WHAT YOU ARE ASKED TO DO
I'd like the entries repeated exactly, without their pictures.

Document layout detection data

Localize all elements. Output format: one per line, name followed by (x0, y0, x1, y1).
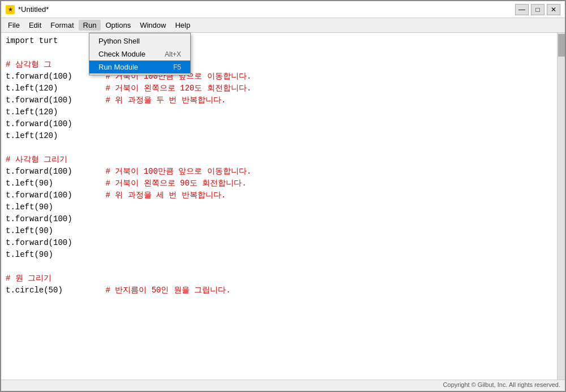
code-line-10 (6, 142, 554, 154)
code-line-15: t.left(90) (6, 201, 554, 213)
code-line-9: t.left(120) (6, 130, 554, 142)
menu-help[interactable]: Help (170, 20, 195, 31)
check-module-shortcut: Alt+X (165, 50, 181, 58)
minimize-button[interactable]: — (515, 4, 529, 15)
scrollbar-thumb[interactable] (558, 34, 565, 57)
menu-run[interactable]: Run (79, 20, 101, 31)
close-button[interactable]: ✕ (547, 4, 560, 15)
run-module-label: Run Module (98, 63, 138, 71)
menu-edit[interactable]: Edit (24, 20, 46, 31)
code-line-17: t.left(90) (6, 225, 554, 237)
code-line-21: # 원 그리기 (6, 273, 554, 285)
menu-options[interactable]: Options (101, 20, 135, 31)
status-bar: Copyright © Gilbut, Inc. All rights rese… (1, 380, 565, 391)
status-text: Copyright © Gilbut, Inc. All rights rese… (443, 381, 560, 388)
code-line-11: # 사각형 그리기 (6, 154, 554, 166)
run-dropdown: Python Shell Check Module Alt+X Run Modu… (89, 33, 191, 75)
menu-bar: File Edit Format Run Options Window Help… (1, 18, 565, 33)
app-icon: ★ (6, 5, 15, 14)
code-line-3: # 삼각형 그 (6, 59, 554, 71)
menu-format[interactable]: Format (46, 20, 78, 31)
code-line-1: import turt (6, 35, 554, 47)
code-line-20 (6, 261, 554, 273)
code-line-18: t.forward(100) (6, 237, 554, 249)
title-bar-left: ★ *Untitled* (6, 5, 49, 14)
dropdown-run-module[interactable]: Run Module F5 (89, 61, 190, 74)
code-line-2 (6, 47, 554, 59)
window-title: *Untitled* (18, 5, 49, 14)
code-line-19: t.left(90) (6, 249, 554, 261)
code-line-4: t.forward(100) # 거북이 100만큼 앞으로 이동합니다. (6, 71, 554, 83)
maximize-button[interactable]: □ (531, 4, 544, 15)
code-line-14: t.forward(100) # 위 과정을 세 번 반복합니다. (6, 189, 554, 201)
run-module-shortcut: F5 (173, 63, 181, 71)
code-line-13: t.left(90) # 거북이 왼쪽으로 90도 회전합니다. (6, 178, 554, 189)
check-module-label: Check Module (98, 50, 145, 58)
code-line-8: t.forward(100) (6, 118, 554, 130)
vertical-scrollbar[interactable] (557, 33, 565, 380)
code-line-7: t.left(120) (6, 106, 554, 118)
dropdown-python-shell[interactable]: Python Shell (89, 35, 190, 48)
menu-file[interactable]: File (3, 20, 24, 31)
code-line-22: t.circle(50) # 반지름이 50인 원을 그립니다. (6, 285, 554, 296)
code-editor[interactable]: import turt # 삼각형 그 t.forward(100) # 거북이… (1, 33, 565, 380)
main-window: ★ *Untitled* — □ ✕ File Edit Format Run … (0, 0, 566, 392)
code-line-12: t.forward(100) # 거북이 100만큼 앞으로 이동합니다. (6, 166, 554, 178)
code-line-5: t.left(120) # 거북이 왼쪽으로 120도 회전합니다. (6, 83, 554, 94)
menu-window[interactable]: Window (135, 20, 170, 31)
python-shell-label: Python Shell (98, 37, 140, 45)
dropdown-check-module[interactable]: Check Module Alt+X (89, 48, 190, 61)
code-line-16: t.forward(100) (6, 213, 554, 225)
title-controls: — □ ✕ (515, 4, 560, 15)
code-line-6: t.forward(100) # 위 과정을 두 번 반복합니다. (6, 94, 554, 106)
title-bar: ★ *Untitled* — □ ✕ (1, 1, 565, 18)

EXERCISE ANSWER
Localize all elements. Output format: one per line, name followed by (x0, y0, x1, y1).
code-line-10 (6, 142, 554, 154)
code-line-15: t.left(90) (6, 201, 554, 213)
code-line-9: t.left(120) (6, 130, 554, 142)
menu-help[interactable]: Help (170, 20, 195, 31)
check-module-shortcut: Alt+X (165, 50, 181, 58)
minimize-button[interactable]: — (515, 4, 529, 15)
scrollbar-thumb[interactable] (558, 34, 565, 57)
menu-run[interactable]: Run (79, 20, 101, 31)
close-button[interactable]: ✕ (547, 4, 560, 15)
run-module-label: Run Module (98, 63, 138, 71)
menu-edit[interactable]: Edit (24, 20, 46, 31)
code-line-17: t.left(90) (6, 225, 554, 237)
code-line-21: # 원 그리기 (6, 273, 554, 285)
menu-options[interactable]: Options (101, 20, 135, 31)
status-bar: Copyright © Gilbut, Inc. All rights rese… (1, 380, 565, 391)
status-text: Copyright © Gilbut, Inc. All rights rese… (443, 381, 560, 388)
code-line-11: # 사각형 그리기 (6, 154, 554, 166)
run-dropdown: Python Shell Check Module Alt+X Run Modu… (89, 33, 191, 75)
menu-bar: File Edit Format Run Options Window Help… (1, 18, 565, 33)
app-icon: ★ (6, 5, 15, 14)
code-line-3: # 삼각형 그 (6, 59, 554, 71)
menu-format[interactable]: Format (46, 20, 78, 31)
code-line-1: import turt (6, 35, 554, 47)
code-line-20 (6, 261, 554, 273)
code-line-18: t.forward(100) (6, 237, 554, 249)
title-bar-left: ★ *Untitled* (6, 5, 49, 14)
dropdown-run-module[interactable]: Run Module F5 (89, 61, 190, 74)
code-line-2 (6, 47, 554, 59)
window-title: *Untitled* (18, 5, 49, 14)
code-line-19: t.left(90) (6, 249, 554, 261)
code-line-4: t.forward(100) # 거북이 100만큼 앞으로 이동합니다. (6, 71, 554, 83)
maximize-button[interactable]: □ (531, 4, 544, 15)
code-line-14: t.forward(100) # 위 과정을 세 번 반복합니다. (6, 189, 554, 201)
run-module-shortcut: F5 (173, 63, 181, 71)
code-line-13: t.left(90) # 거북이 왼쪽으로 90도 회전합니다. (6, 178, 554, 189)
check-module-label: Check Module (98, 50, 145, 58)
code-line-8: t.forward(100) (6, 118, 554, 130)
vertical-scrollbar[interactable] (557, 33, 565, 380)
code-line-7: t.left(120) (6, 106, 554, 118)
dropdown-python-shell[interactable]: Python Shell (89, 35, 190, 48)
menu-file[interactable]: File (3, 20, 24, 31)
code-line-22: t.circle(50) # 반지름이 50인 원을 그립니다. (6, 285, 554, 296)
code-editor[interactable]: import turt # 삼각형 그 t.forward(100) # 거북이… (1, 33, 565, 380)
main-window: ★ *Untitled* — □ ✕ File Edit Format Run … (0, 0, 566, 392)
code-line-12: t.forward(100) # 거북이 100만큼 앞으로 이동합니다. (6, 166, 554, 178)
code-line-5: t.left(120) # 거북이 왼쪽으로 120도 회전합니다. (6, 83, 554, 94)
menu-window[interactable]: Window (135, 20, 170, 31)
python-shell-label: Python Shell (98, 37, 140, 45)
dropdown-check-module[interactable]: Check Module Alt+X (89, 48, 190, 61)
code-line-16: t.forward(100) (6, 213, 554, 225)
title-controls: — □ ✕ (515, 4, 560, 15)
code-line-6: t.forward(100) # 위 과정을 두 번 반복합니다. (6, 94, 554, 106)
title-bar: ★ *Untitled* — □ ✕ (1, 1, 565, 18)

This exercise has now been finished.